EXERCISE DESCRIPTION.
Which lines in the listing below contain the word "employees"? Copy each one.

"""

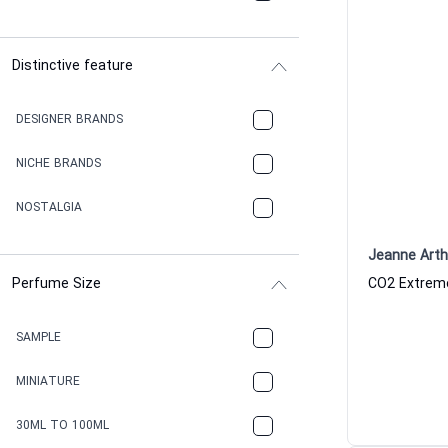
Distinctive feature
DESIGNER BRANDS
NICHE BRANDS
NOSTALGIA
Jeanne Art
Perfume Size
SAMPLE
MINIATURE
30ML TO 100ML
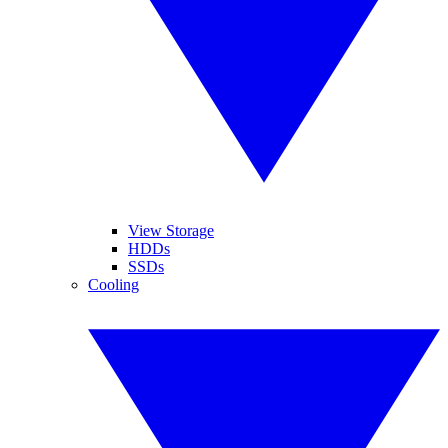
View Storage
HDDs
SSDs
Cooling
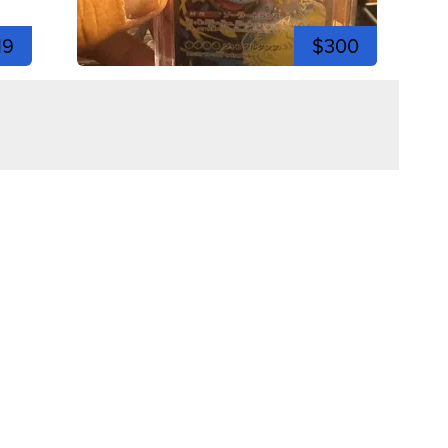
19
$300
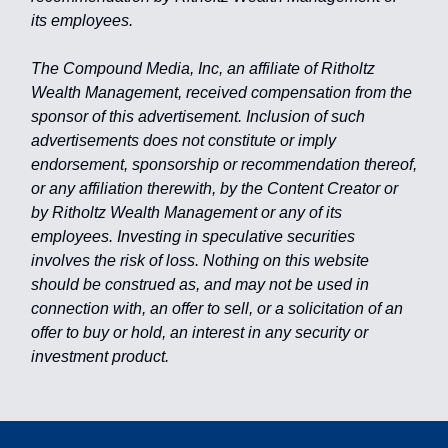
its employees.
The Compound Media, Inc, an affiliate of Ritholtz
Wealth Management, received compensation from the
sponsor of this advertisement. Inclusion of such
advertisements does not constitute or imply
endorsement, sponsorship or recommendation thereof,
or any affiliation therewith, by the Content Creator or
by Ritholtz Wealth Management or any of its
employees. Investing in speculative securities
involves the risk of loss. Nothing on this website
should be construed as, and may not be used in
connection with, an offer to sell, or a solicitation of an
offer to buy or hold, an interest in any security or
investment product.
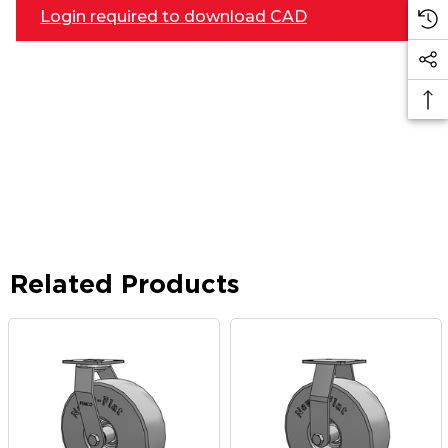
Login required to download CAD
Related Products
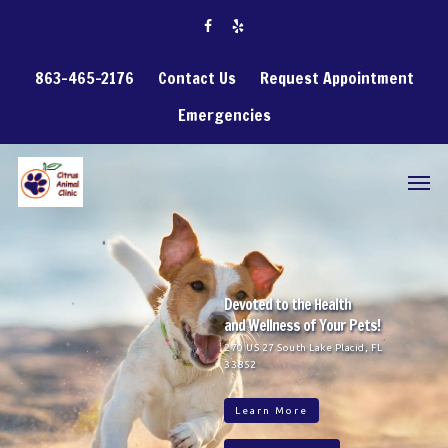
863-465-2176
Contact Us
Request Appointment
Emergencies
Devoted to the Health
and Wellness of Your Pets!
270 US 27 South Lake Placid, FL
33852
Learn More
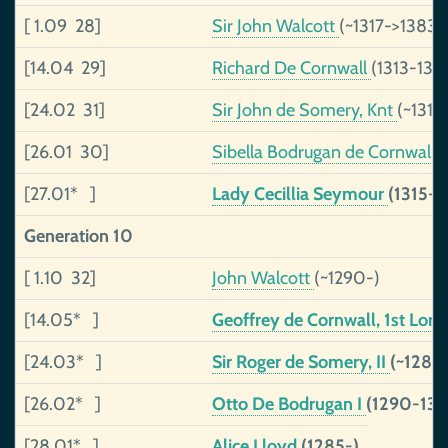
[ 1.09 28]
Sir John Walcott
(~1317->1383)
[14.04 29]
Richard De Cornwall
(1313-134
[24.02 31]
Sir John de Somery, Knt
(~1319
[26.01 30]
Sibella Bodrugan de Cornwall
(
[27.01* ]
Lady Cecillia Seymour
(1315-1
Generation 10
[ 1.10 32]
John Walcott
(~1290-)
[14.05* ]
Geoffrey de Cornwall, 1st Lord
[24.03* ]
Sir Roger de Somery, II
(~1285
[26.02* ]
Otto De Bodrugan I
(1290-133
[28.01* ]
Alice Lloyd
(1285-)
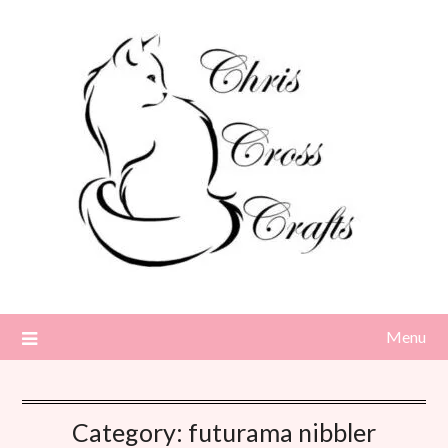
Skip
to
content
Menu
Category:
futurama nibbler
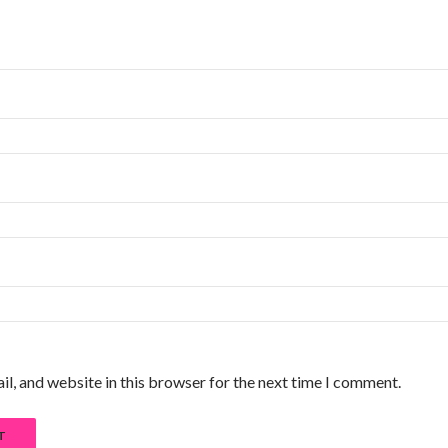
l, and website in this browser for the next time I comment.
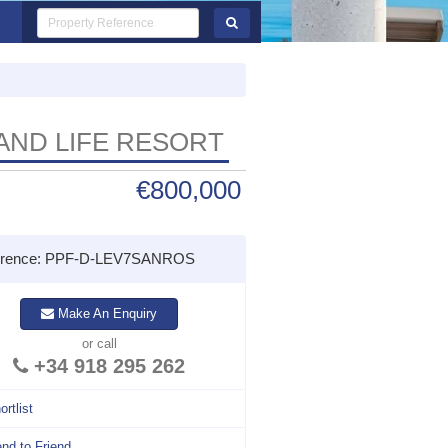
 AND LIFE RESORT
€800,000
erence: PPF-D-LEV7SANROS
Make An Enquiry
or call
+34 918 295 262
ortlist
nd to Friend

"""

REPLY.
its employees.
employees. Investing in speculative securities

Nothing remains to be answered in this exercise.